How do networks of genes control populations of cells to build organized tissues and organs? Organ development is a multi-scale process. At the molecular scale, regulation of genes and proteins creates complex networks which control the activities of cells (cell division, migration, cell fate decisions, differentiation, and many other activities). This molecular control system also includes an extracellular part – secreted ligands which move between cells allowing cell-cell communication (such as FGFs, WNTs, etc.). The coordination of thousands of cells by this extended molecular network, leads to large-scale morphogenesis at the scale of tissues and organs. However, these “macroscopic” movements also feedback to the molecular scale: the movement of tissue regions relative to each other causes cells to receive dynamically changing concentrations of signalling molecules, and this in turn changes the activation or repression of genes.

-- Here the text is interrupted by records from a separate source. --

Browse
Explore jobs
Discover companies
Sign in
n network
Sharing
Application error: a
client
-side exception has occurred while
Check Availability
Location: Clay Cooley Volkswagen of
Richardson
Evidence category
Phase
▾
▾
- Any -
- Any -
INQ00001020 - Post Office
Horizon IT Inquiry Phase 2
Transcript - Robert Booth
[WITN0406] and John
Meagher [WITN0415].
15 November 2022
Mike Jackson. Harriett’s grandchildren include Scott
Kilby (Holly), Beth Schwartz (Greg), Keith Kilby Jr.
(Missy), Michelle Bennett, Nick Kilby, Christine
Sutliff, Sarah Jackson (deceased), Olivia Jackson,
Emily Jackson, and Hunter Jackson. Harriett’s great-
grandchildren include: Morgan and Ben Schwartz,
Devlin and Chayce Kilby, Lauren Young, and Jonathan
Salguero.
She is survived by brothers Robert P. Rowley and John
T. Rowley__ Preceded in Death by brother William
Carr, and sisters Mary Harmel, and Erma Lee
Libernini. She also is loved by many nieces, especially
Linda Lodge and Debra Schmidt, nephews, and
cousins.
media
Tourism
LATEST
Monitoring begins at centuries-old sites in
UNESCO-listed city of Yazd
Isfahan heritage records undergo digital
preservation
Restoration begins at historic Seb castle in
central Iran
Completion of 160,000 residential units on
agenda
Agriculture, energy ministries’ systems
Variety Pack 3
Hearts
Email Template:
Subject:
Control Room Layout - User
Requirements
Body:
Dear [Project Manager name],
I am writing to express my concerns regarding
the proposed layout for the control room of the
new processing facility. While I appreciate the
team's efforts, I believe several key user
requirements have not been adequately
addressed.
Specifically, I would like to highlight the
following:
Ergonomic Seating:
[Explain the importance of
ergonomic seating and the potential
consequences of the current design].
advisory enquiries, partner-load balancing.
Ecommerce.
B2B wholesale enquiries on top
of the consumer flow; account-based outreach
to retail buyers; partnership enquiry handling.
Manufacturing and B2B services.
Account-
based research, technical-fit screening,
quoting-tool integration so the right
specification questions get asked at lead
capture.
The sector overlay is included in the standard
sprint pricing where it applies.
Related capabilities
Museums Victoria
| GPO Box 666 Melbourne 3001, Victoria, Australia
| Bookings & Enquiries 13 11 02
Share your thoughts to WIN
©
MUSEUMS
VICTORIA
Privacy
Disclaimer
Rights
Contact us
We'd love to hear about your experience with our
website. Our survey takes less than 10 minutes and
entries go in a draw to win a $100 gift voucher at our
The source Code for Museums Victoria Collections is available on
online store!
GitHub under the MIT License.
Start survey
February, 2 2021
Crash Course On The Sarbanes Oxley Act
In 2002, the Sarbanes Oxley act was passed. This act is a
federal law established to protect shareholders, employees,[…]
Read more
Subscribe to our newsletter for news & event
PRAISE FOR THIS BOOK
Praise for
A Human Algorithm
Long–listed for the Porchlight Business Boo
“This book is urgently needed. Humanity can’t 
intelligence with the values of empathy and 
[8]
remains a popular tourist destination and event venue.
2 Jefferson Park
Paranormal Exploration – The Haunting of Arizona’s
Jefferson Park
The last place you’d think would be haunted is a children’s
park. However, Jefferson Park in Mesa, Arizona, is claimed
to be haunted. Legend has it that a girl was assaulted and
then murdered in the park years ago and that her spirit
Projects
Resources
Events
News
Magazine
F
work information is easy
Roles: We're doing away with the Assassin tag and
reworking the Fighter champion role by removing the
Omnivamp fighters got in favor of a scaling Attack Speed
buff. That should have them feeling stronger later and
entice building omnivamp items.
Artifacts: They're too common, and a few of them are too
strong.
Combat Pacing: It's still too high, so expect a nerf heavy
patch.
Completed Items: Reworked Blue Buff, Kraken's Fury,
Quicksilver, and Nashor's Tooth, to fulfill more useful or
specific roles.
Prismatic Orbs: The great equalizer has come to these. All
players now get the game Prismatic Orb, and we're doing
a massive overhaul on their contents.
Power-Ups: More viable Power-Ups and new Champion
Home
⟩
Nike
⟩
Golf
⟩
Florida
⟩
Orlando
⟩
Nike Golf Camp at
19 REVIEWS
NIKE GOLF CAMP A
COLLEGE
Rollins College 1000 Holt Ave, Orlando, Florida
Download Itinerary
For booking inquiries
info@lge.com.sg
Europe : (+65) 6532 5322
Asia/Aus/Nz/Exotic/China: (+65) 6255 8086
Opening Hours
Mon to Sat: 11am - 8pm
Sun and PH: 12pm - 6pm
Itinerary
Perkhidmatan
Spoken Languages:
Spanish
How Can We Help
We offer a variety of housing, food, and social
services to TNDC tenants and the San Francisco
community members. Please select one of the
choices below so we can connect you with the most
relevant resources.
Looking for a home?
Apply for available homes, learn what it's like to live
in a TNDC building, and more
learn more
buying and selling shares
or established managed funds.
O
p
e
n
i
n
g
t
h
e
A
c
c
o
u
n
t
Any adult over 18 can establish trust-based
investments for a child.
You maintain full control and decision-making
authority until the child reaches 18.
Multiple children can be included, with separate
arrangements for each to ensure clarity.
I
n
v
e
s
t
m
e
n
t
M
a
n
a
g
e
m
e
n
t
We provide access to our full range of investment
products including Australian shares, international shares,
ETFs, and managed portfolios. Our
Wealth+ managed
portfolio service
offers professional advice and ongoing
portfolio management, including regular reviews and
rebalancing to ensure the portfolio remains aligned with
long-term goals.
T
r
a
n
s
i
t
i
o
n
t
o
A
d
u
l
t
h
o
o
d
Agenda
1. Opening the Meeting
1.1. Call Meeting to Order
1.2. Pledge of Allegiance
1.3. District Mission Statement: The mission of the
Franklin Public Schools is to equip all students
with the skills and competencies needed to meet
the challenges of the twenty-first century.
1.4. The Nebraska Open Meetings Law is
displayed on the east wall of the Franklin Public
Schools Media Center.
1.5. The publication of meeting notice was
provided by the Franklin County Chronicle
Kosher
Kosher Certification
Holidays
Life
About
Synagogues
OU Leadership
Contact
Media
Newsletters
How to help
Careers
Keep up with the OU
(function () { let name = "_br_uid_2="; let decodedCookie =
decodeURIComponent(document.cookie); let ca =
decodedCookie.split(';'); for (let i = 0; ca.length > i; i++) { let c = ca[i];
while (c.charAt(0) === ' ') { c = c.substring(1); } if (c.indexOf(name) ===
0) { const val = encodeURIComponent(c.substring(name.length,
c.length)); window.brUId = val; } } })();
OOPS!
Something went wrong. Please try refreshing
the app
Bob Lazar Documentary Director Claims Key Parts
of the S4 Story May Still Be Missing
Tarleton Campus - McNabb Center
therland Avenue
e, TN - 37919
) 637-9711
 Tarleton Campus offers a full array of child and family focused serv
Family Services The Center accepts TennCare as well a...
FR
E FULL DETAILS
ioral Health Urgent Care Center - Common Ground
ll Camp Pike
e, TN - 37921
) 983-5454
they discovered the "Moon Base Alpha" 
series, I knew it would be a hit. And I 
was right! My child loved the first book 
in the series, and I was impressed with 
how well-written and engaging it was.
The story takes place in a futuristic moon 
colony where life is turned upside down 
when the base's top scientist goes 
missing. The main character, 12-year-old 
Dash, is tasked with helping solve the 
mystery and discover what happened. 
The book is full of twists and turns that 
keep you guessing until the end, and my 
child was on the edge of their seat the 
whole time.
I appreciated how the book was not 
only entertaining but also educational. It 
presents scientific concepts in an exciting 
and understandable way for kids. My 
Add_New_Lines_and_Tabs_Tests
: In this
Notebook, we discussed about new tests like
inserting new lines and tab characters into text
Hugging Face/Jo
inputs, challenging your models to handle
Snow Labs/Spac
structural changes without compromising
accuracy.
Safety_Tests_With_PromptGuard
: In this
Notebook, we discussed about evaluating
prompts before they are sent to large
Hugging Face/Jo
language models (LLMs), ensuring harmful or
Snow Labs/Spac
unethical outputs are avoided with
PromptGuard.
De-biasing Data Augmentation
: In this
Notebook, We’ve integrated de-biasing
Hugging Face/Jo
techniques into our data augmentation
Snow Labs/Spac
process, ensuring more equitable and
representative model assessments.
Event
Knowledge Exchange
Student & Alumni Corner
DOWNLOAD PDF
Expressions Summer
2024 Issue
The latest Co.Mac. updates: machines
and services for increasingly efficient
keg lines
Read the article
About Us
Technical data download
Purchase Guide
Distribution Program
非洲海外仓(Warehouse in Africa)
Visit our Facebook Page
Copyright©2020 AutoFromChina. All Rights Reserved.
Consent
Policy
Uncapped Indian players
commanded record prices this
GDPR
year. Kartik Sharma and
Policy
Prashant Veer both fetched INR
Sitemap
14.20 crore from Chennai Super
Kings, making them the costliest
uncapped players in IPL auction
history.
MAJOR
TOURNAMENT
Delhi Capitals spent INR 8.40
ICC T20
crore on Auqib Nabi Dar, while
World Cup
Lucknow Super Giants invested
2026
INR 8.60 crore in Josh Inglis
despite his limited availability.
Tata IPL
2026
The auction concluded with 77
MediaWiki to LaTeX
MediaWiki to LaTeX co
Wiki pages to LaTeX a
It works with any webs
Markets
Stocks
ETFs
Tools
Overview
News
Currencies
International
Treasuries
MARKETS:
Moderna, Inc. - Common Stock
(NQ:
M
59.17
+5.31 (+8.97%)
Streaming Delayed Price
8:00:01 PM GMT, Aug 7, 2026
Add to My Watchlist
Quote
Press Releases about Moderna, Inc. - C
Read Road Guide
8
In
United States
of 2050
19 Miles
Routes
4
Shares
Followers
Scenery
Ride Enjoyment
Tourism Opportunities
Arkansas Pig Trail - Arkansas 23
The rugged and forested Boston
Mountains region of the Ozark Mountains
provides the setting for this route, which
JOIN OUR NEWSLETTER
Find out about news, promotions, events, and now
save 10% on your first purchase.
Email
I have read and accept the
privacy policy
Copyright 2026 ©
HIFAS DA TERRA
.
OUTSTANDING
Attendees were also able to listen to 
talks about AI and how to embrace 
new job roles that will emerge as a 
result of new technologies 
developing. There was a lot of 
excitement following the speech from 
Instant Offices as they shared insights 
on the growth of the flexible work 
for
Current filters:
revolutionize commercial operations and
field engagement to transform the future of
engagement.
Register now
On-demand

A full understanding of how genes control organogenesis will require multi-scale computer modelling, and we have chosen vertebrate limb development as a model system to explore this problem. Such a model should be based on quantitative data about dynamic tissue shapes and spatial distributions of gene activities. Traditional high-throughput and “omics” technologies do not preserve spatial information, and we have therefore been developing and pioneering various 3D mesoscopic imaging technologies to generate geometric and spatial data for the model. During 2015, the lab was awarded an ERC Advanced Grant for continuing this work.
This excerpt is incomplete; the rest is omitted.